Chefchaouen proves you can never be too blue
Forget colour trends and fads.   Forget the colour wheel.   This town chose its true colours generations ago and they've stuck.

I doubt the local hardware store even bothers to stock any other colour.  After all, there doesn't seem to be too much demand for Avocado or Caribbean Green around these parts.

The network of narrow white and blue streets easily transform into a maze

The rhythm of daily life seems to be set by the local children; they scurry to school in the morning, rush home for lunch, and then turn the streets into sports fields and playgrounds when school ends.

Unlike me, they have no trouble navigating their way through the narrow, maze-like streets around the central kasbah.

Just remember: you're staying in the white house with the blue door
With many homes looking identical, it can't be that unusual for children to accidentally end up at the wrong house inhabited by another family.  
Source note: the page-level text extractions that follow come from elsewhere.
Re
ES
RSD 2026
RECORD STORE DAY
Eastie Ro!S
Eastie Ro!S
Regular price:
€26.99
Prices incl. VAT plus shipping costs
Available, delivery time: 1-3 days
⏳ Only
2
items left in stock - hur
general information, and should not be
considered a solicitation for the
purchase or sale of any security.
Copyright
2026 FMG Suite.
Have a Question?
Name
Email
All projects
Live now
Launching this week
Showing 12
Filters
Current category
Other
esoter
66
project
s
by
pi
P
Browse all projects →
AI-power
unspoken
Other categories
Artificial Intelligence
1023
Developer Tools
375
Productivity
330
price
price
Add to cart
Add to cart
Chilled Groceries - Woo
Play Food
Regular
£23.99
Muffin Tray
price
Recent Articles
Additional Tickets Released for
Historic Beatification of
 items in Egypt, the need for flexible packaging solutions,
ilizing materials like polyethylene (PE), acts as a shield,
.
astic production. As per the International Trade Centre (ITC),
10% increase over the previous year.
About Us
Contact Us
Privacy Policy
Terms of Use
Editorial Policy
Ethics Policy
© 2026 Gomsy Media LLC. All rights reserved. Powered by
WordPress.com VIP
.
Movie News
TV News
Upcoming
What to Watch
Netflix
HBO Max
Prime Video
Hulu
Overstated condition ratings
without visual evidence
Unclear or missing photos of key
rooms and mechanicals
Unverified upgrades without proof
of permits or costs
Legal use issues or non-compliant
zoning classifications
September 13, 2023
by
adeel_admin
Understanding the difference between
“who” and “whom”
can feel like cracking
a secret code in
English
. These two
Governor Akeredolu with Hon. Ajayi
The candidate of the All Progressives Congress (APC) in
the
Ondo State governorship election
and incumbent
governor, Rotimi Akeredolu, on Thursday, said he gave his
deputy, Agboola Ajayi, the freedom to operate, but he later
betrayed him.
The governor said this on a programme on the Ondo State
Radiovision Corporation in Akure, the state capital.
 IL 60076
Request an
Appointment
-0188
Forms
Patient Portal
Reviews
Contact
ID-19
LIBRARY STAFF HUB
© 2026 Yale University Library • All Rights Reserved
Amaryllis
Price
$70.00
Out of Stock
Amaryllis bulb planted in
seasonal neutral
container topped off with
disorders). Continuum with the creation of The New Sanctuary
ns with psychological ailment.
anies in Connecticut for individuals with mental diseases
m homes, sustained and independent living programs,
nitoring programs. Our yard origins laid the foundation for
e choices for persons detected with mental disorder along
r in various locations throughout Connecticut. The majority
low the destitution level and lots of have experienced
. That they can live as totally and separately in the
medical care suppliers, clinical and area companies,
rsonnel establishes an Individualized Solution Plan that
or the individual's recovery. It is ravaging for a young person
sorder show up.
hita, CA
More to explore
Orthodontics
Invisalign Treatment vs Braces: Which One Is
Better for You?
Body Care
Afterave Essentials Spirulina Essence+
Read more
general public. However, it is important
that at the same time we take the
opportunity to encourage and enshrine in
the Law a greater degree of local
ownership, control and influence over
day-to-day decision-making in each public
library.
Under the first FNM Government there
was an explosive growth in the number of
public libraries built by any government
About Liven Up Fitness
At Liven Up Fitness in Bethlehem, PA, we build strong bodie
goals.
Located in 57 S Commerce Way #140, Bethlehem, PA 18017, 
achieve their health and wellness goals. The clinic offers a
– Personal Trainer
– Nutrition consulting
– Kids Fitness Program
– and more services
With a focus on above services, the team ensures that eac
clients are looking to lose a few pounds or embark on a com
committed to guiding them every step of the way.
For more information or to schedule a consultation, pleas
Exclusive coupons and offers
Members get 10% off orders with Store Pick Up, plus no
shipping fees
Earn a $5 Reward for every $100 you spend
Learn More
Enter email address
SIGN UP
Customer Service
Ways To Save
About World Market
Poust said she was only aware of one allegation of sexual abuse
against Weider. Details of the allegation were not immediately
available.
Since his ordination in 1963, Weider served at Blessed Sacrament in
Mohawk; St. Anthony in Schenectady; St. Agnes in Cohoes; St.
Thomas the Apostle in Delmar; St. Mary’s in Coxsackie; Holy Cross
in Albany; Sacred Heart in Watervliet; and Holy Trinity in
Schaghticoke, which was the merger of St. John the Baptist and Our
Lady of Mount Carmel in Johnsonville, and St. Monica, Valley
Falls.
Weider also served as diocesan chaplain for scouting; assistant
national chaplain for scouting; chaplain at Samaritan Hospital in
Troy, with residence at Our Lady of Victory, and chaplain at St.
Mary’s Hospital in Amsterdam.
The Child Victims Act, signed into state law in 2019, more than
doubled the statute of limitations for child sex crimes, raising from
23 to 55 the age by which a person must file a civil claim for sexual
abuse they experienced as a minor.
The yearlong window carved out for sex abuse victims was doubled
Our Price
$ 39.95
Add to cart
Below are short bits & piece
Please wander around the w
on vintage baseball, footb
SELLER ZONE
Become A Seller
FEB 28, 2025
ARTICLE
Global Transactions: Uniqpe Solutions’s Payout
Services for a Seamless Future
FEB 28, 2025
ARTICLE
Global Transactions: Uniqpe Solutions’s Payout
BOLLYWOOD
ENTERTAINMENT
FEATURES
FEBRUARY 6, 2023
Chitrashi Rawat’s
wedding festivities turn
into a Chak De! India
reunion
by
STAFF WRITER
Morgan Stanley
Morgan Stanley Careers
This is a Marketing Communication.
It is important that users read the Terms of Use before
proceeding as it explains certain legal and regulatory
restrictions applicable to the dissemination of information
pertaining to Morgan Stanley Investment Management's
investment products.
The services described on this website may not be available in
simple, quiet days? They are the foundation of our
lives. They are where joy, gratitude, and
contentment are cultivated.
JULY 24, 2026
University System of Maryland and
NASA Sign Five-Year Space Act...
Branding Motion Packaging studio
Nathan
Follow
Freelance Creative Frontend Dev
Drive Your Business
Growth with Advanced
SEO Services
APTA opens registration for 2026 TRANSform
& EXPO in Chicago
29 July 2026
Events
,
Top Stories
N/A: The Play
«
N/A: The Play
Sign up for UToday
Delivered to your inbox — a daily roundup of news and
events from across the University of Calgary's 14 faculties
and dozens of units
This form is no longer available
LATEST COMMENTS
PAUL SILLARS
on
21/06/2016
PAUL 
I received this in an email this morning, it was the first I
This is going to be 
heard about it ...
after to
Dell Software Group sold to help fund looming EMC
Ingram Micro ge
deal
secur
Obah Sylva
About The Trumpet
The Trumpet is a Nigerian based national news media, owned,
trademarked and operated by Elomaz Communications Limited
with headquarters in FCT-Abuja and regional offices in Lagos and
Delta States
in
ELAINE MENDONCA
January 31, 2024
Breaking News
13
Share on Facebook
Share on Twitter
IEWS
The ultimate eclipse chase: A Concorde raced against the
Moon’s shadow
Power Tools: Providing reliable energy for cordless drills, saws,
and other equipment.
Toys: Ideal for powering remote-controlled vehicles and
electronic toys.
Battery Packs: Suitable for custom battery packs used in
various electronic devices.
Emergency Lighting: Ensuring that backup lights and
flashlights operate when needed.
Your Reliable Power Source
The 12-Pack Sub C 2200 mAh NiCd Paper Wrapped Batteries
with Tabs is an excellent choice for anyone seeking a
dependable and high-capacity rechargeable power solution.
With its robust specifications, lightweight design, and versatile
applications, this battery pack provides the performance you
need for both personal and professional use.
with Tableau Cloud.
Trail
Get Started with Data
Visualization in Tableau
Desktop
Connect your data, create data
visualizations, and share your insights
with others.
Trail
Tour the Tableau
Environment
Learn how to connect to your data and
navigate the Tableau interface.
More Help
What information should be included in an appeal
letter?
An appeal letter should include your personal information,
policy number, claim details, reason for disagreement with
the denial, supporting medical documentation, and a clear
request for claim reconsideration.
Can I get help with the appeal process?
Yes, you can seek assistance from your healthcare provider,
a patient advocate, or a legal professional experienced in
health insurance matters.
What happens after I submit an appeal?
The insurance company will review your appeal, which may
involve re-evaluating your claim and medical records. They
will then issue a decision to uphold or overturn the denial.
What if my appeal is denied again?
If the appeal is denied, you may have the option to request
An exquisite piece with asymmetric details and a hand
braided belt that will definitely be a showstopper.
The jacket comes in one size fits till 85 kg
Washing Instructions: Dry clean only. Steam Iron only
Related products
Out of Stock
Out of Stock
But there's seems to be such a feeling of community here in the medina that you could also imagine that same family taking in that lost child for a few nights until they eventually found their way back home.

View of Chefchaouen

Waking up in Chefchaouen, you could be forgiven for thinking you've arrived on a Greek island.

But this isn't a town which is pretending to be something it is not; the Mediterranean influence here extends well beyond the colour scheme.

Blue doesn't have to mean boring
Originally founded in 1471, the town was once was part of Spanish Morocco and it's not unusual to hear the locals speak Spanish, rather than French like their southern Morocco counterparts.

But step into one of the many shops and restaurants in the medina, and it's 100% Morocco all the way.  

Like everywhere else in the country, tagines, kebabs and couscous rule the menu.   But the locals are most proud of their goats cheese... oh and cannabis.  

Yes, it seems the region is one of the main cannabis-producing regions of Morocco.  

This probably explains the presence of the bohemian backpacker crowd lounging happily around the al fresco cafes.

It also probably explains the incoherent conversation I had with a New Zealander by the hotel swimming pool who seemed unsure of not only where she was, but also how she came to be here and for how long she would stay.   She may still be there, though she probably wouldn't know it.

The many hues of blue in Chefchaouen
Chefchaouen isn't "undiscovered" by international tourists.  But it's tight patchwork of white and blue buildings makes you fleetingly feel as though maybe you are the first person to stumble down this particular street or marvel at this intricate azure doorway.

Local gents gather for a morning chat outside Chefchaouen's kasbah 
And full credit to a town that not only managed to pick a single colour scheme, but ensured everyone stuck with it... for generations.

Back home, we've gone with Heritage Green on our fence, but there is dissent brewing.   Eggplant threatens to make a comeback at any stage.